Adolph Lewisohn is shown in a photo
ca. 1930. (Museum of the City of New York)

Lewisohn was also involved, financially and personally, in a renowned orphanage for Jewish children 14 and younger in the nearby Town of Mount Pleasant, the landmark Hebrew Sheltering Guardian Society's Pleasantville Cottage School.

A German-Jewish immigrant, Lewisohn emigrated from Hamburg at age 18 in August 1867, having already established himself in his father Samuel's mercantile business in Hamburg in 1864. In New York, he and his older brothers Julius and Leonard, sent by their father three years earlier, formed Lewisohn Brothers, an import-export company specializing in ostrich feathers, which were in much demand to fill women's fashion demands of the era.

After meeting a young Thomas Edison likely in 1878 or 1879 when Edison formed his Edison Electric Light Co. and when Edison filed for the patent on the electric lamp, respectively, Lewisohn's fortunes took flight. Lewisohn saw the investment potential of copper, an undervalued and underutilized metal at the time that would become key to the fledgling electric industry because of its conductivity properties.

A look at the formal gardens at Heatherdell Farm, ca. 1920. (Ardsley Historical Society)

Lewisohn Brothers, and later Adolph Lewisohn & Son under Adolph's presidency, promptly invested in fabulously successful copper mines in Butte, Montana. The company would go on to develop Tennessee Copper and Chemical Corporation, General Development Co., Miami Copper Company of Arizona and the South American Gold and Platinum Company of Colombia. Adolph also founded United Metals Selling Co. with, among others, William Rockefeller Jr. of Rockwood Hall in Mount Pleasant.

Adolph, Julius and Leonard soon became known as the "Copper Kings" because of the payoffs on their investments.
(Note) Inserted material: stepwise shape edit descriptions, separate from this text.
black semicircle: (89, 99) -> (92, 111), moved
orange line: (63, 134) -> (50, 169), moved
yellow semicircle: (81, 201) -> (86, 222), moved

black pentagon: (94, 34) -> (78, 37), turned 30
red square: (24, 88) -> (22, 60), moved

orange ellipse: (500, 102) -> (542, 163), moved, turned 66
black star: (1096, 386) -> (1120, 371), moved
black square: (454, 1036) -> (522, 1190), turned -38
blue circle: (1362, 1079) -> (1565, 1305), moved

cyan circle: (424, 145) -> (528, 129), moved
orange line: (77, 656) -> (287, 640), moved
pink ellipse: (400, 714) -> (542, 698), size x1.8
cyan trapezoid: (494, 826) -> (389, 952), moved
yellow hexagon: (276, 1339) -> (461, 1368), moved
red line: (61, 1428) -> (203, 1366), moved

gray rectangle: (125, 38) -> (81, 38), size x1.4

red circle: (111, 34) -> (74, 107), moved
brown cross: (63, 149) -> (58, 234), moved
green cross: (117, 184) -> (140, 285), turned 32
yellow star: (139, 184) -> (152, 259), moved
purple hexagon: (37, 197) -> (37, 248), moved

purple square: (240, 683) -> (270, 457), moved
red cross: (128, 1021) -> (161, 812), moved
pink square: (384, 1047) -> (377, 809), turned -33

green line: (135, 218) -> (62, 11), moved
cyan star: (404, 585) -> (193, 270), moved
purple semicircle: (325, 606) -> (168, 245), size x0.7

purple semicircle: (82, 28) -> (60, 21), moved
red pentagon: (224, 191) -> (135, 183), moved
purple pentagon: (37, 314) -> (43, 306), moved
One mine alone paid $35 million ($1.02 billion today) in dividends annually in the early 1890s.

This undated photo shows the morning room on the first floor of the Heatherdell Farm mansion of Adolph Lewisohn. (Ardsley Historical Society)

With cash pouring in, Adolph began focusing on enjoying his wealth, investing in fine art from the Barbizon and Impressionist schools, historical artifacts and classical music, in particular opera -- he was an amateur opera singer who annually entertained his birthday guests with personal operatic performances.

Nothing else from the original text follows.